Task brief » Find and copy each line of the listing below that has the word "width" in it.

------ Supplied data

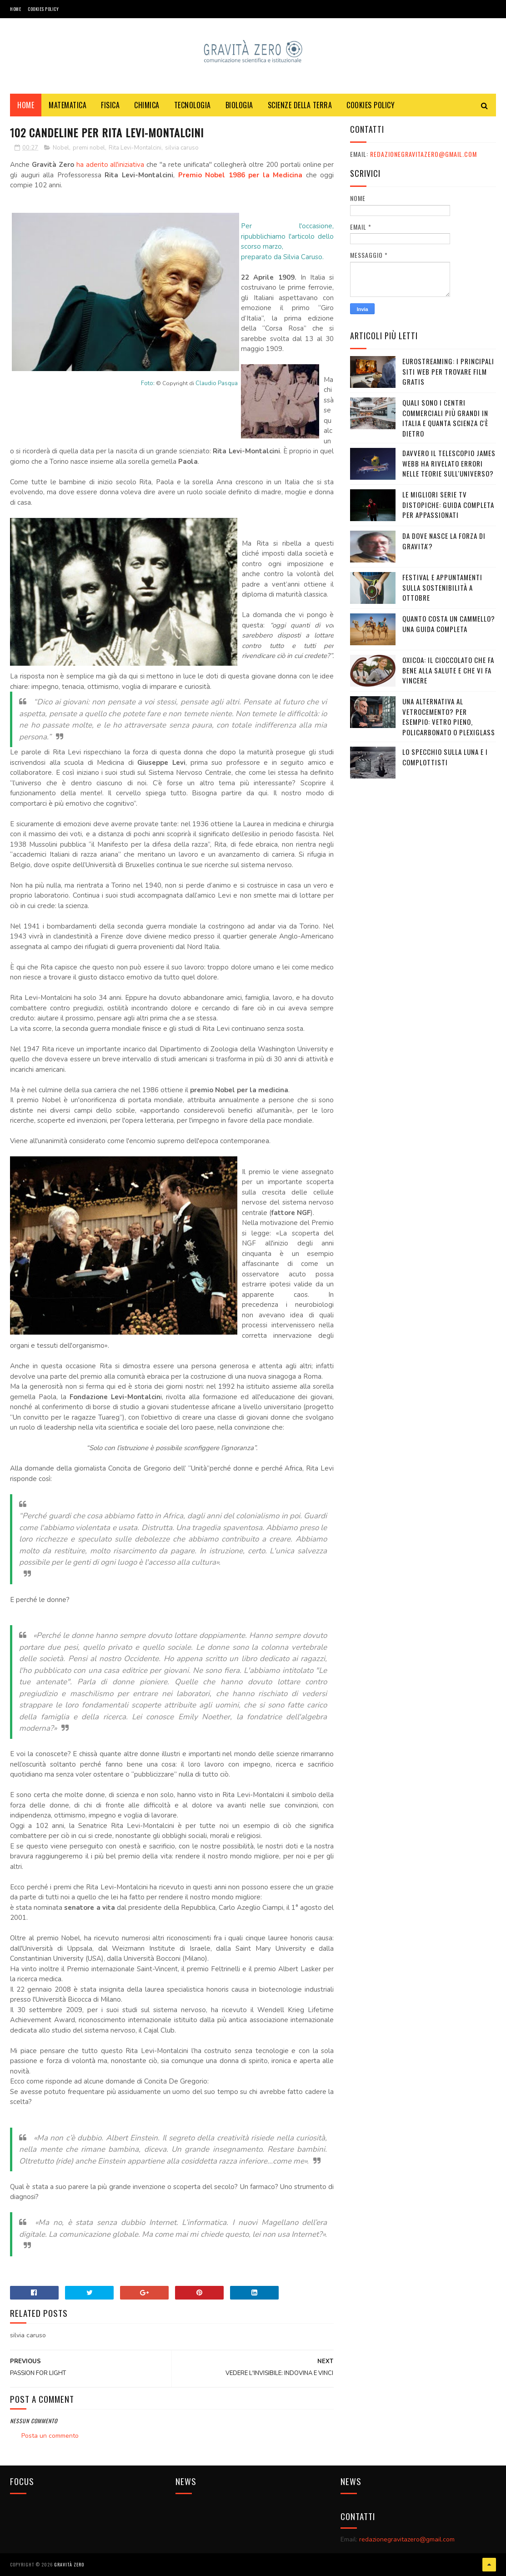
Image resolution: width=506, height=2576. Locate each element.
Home (15, 8)
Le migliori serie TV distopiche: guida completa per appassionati (448, 504)
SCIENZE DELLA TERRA (300, 105)
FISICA (110, 105)
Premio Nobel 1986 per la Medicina (240, 175)
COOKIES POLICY (43, 8)
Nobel (61, 148)
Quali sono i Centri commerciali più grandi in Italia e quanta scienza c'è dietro (445, 417)
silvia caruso (182, 148)
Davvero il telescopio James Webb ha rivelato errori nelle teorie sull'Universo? (449, 463)
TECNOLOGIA (192, 105)
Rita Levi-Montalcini (135, 148)
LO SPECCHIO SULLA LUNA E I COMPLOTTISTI (445, 757)
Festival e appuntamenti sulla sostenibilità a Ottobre (442, 587)
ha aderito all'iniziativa (110, 164)
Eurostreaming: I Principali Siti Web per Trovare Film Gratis (448, 371)
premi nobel (89, 148)
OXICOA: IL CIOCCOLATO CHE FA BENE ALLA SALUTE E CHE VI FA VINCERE (448, 670)
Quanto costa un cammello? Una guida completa (448, 623)
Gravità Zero (69, 2564)
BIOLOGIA (239, 105)
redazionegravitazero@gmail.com (423, 154)
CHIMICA (147, 105)
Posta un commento (50, 2435)
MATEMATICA (67, 105)
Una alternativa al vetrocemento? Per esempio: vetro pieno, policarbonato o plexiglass (448, 716)
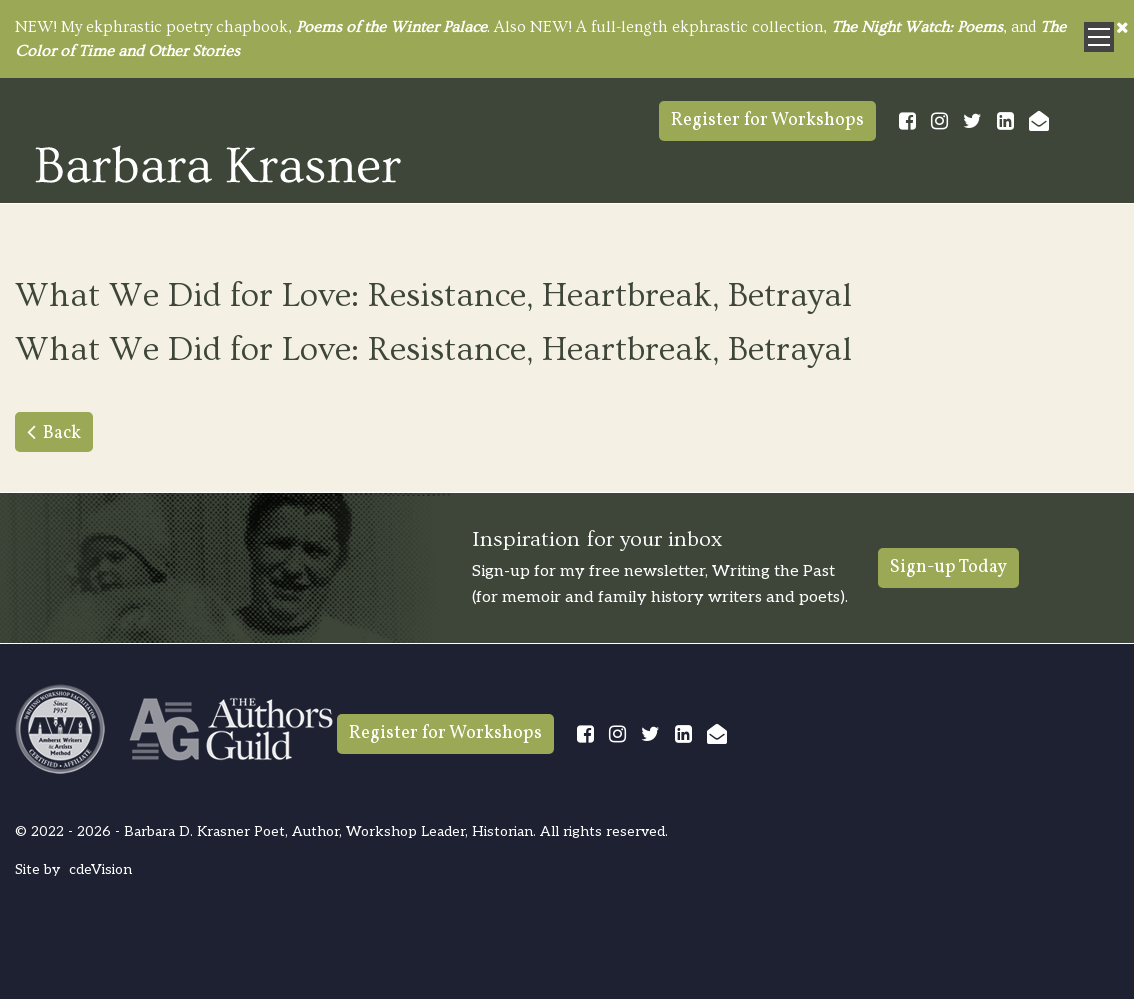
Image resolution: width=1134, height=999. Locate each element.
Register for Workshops (767, 120)
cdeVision (100, 869)
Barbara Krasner (218, 164)
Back (62, 433)
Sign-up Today (948, 567)
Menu (1099, 37)
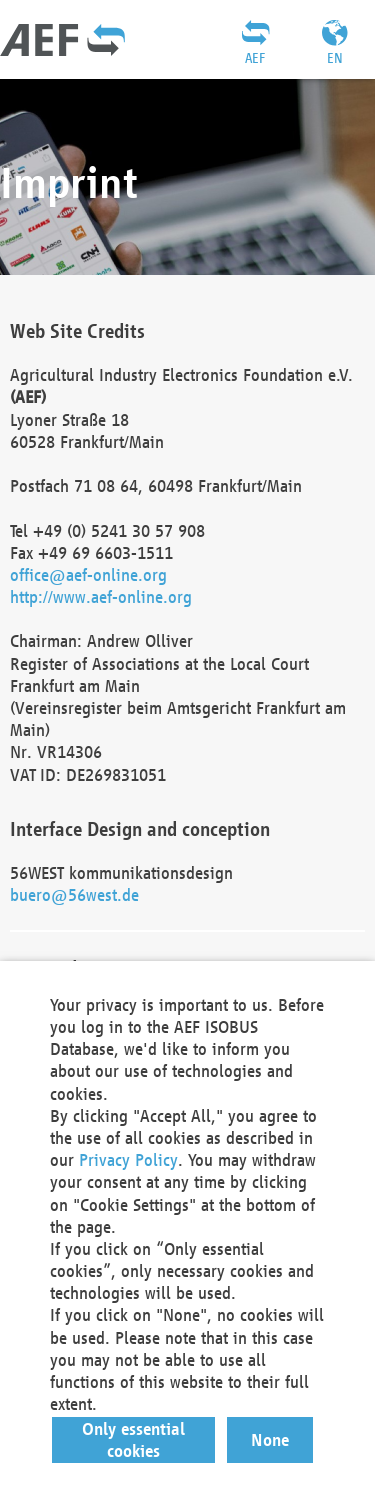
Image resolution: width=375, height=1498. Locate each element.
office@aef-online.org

------------

Written response »
Image resolution: width=506, height=2576. Locate each element.
Image resolution: width=1134, height=999. Locate each element.
Image resolution: width=375, height=1498. Locate each element.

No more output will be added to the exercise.